How crypto sleuths track stolen money
Technically, anyone can track money using a blockchain explorer, but most of Sanders’ on-chain scavenger hunt is done with industry-leading analysis tools from CipherTrace and Chainalysis, which automatically maps the flow of transactions, making it much faster to find out where the money has gone.
When funds reach their most common final destination – crypto exchanges – Sanders picks up the phone. “If most people just contact a stock exchange out of the blue and ask to lock up money, the exchange will likely be,” Who the hell are you? ”
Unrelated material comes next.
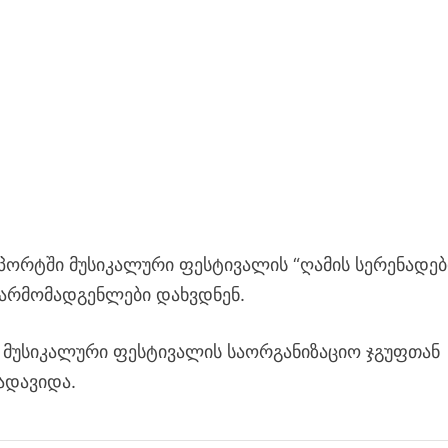
ორტში მუსიკალური ფესტივალის “ღამის სერენადებ
წარმომადგენლები დახვდნენ.
ო მუსიკალური ფესტივალის საორგანიზაციო ჯგუფთან
ადავიდა.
Through experience he has learned which buttons to press. Analysis tools can ‘visually demonstrate’ how stolen money got into a customer’s account, meaning victims ‘have the chance that the money will actually be frozen in the exchange – at least temporarily until the police email them’.
Law enforcement can be slow, however. For example, getting the FBI to work with the Nigerian police is a huge hassle, and it’s not worth $ 5,000 in stolen money, for example, Sanders said. And the average response time for the FBI’s cybercrime reporting tool, he said, is three months. Summonses and other court orders further extend the process. Some cases are never solved by a lack of “the right information shown to the right people.”
“It’s a monolithic bureaucratic process and it can take a long time,” he said. Law enforcement is “incredibly understaffed; incredibly few resources,” he said. But “they are hungry to learn. I have never worked with anyone in law enforcement who was reluctant to learn a particular methodology or best practice.”
While the law awaits further funding, crypto sleuths like Sanders will fill in the cracks.